Wie gewohnt wird in Cibola brennt aus verschiedenen Perspektiven erzählt, und die kurzen Kapitel enden samt und sonders mit einem Cliffhanger, sodass es wirklich schwer fällt, den Roman wieder aus der Hand zu legen. Ein einfacher, aber höchst effektiver Trick. Neben James Holden, der versucht, sich mit Millers Geist zu arrangieren, kommt diesmal der Terrorist wider Willen, Basia von Ilus, den wir bereits als Freund von Praxidike Meng aus Calibans Krieg kennen, die Wissenschaftlerin Elvi und Havelock, Millers ehemaliger Partner auf Ceres, jetzt für die Sicherheit auf dem Konzernschiff Edward Israel verantwortlich, zu Wort. So entsteht ein Roman, der verschiedene Konflikte auf verschiedenen Ebenen erzähltechnisch gekonnt miteinander verbindet.

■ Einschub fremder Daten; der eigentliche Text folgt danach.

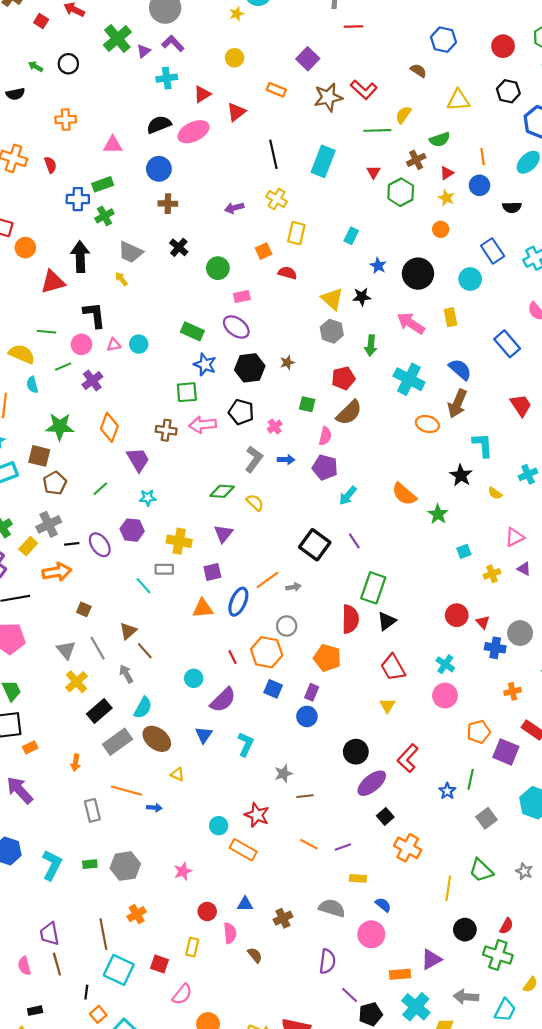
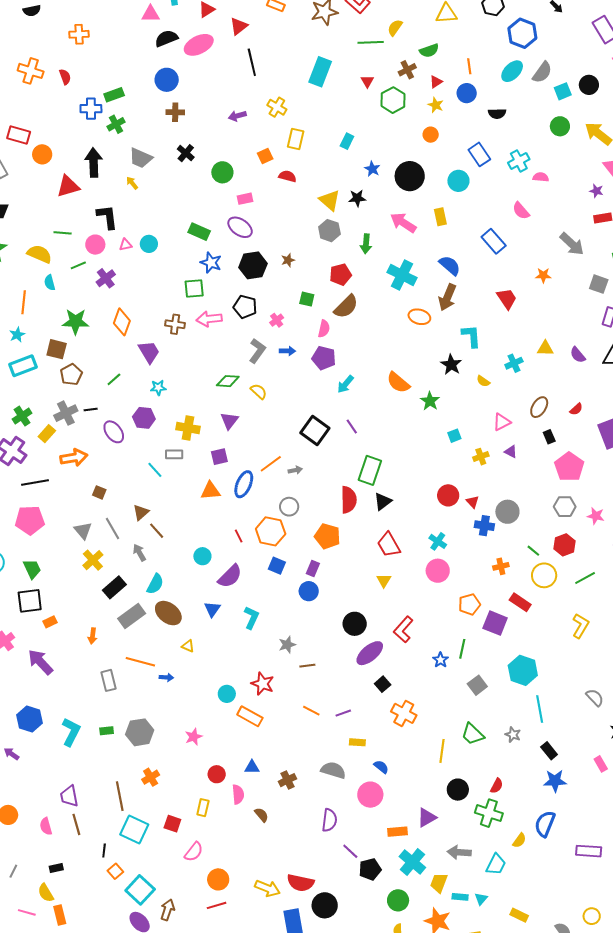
pink triangle: (113, 145) -> (151, 14), moved
black line: (273, 154) -> (252, 62), moved
black line: (72, 544) -> (91, 409), moved

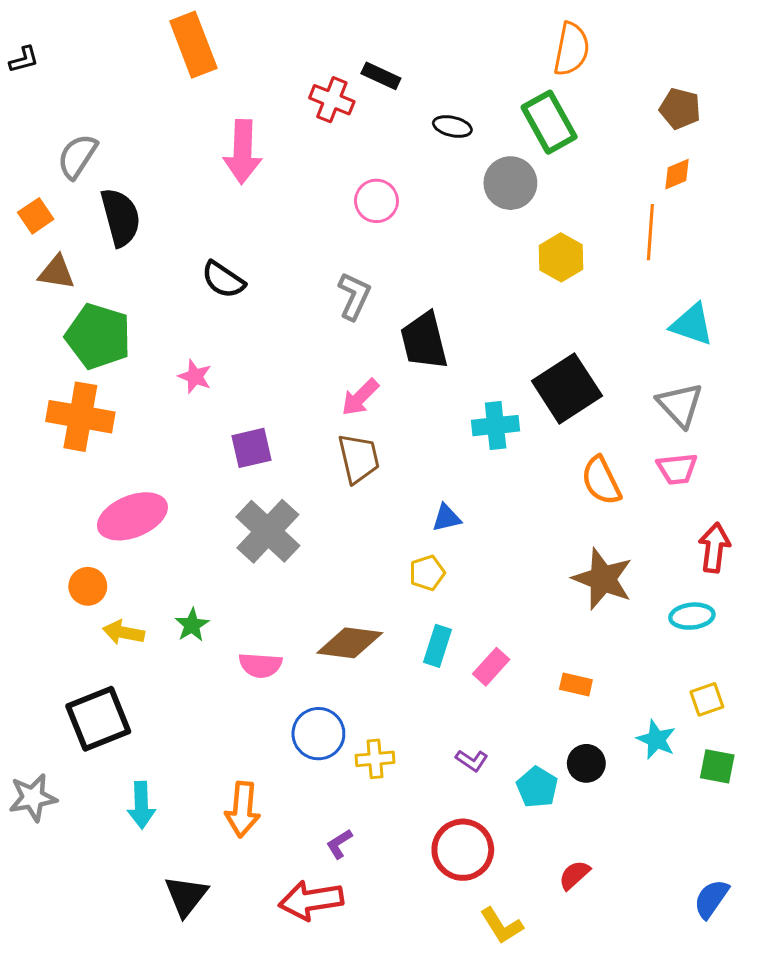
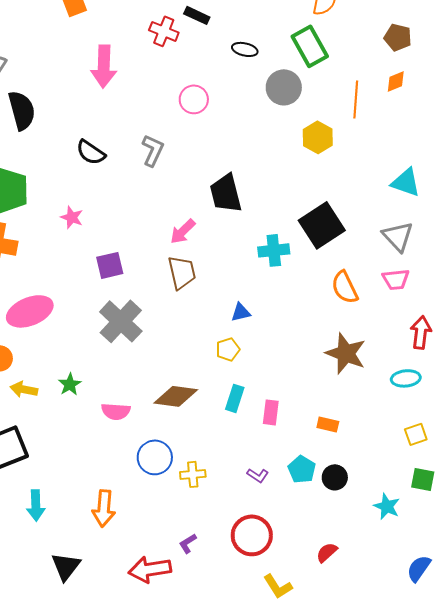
orange line: (650, 232) -> (356, 99), moved
gray L-shape: (354, 296) -> (153, 150), moved
pink rectangle: (491, 667) -> (271, 412), turned -35
cyan star: (656, 740) -> (387, 506), moved
cyan pentagon: (537, 787) -> (302, 469), moved
purple L-shape: (339, 844) -> (188, 543), moved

Cibola brennt ist ein „Brückenroman“, in dem ein Grundstein für die kommenden Bücher gelegt werden soll. Neue Welten, neue Konflikte, neue Politik, alles auf rund 650 Seiten kurz skizziert, angedeutet, aber noch nicht ganz ausgearbeitet. Nicht nur bei dem großen, alles übergreifenden Mysterium der Alien-Technologie wird eine neue Richtung eingeschlagen, auch bei den Beweggründen der Figuren, die jetzt plötzlich über den Tellerrand unseres Sonnensystems hinausschauen müssen, ist einiges im Fluss. Dass sich Cibola brennt nicht anfühlt wie ein Mittelstück, ist vor allem den alten Bekannten James Holden und Ex-Detective-jetzt-Geist Miller geschuldet, denen es zufällt, die Türen zu den Mysterien dieses Universums aufzustoßen. Auch diese beiden zentralen Figuren sind dabei, sich auf das Neue und Unbekannte einzustellen, und auch die beiden machen es sich nicht unbedingt leicht. Und weil es allen anderen Figuren auch so geht, hat man zwischenzeitlich das Gefühl, als wollte James Corey hier ein Panoptikum der schlechtesten menschlichen Eigenschaften zeigen. Ich habe eine vage Ahnung, wohin das in den nächsten Romanen noch führen wird, aber die sei an dieser Stelle nicht verraten.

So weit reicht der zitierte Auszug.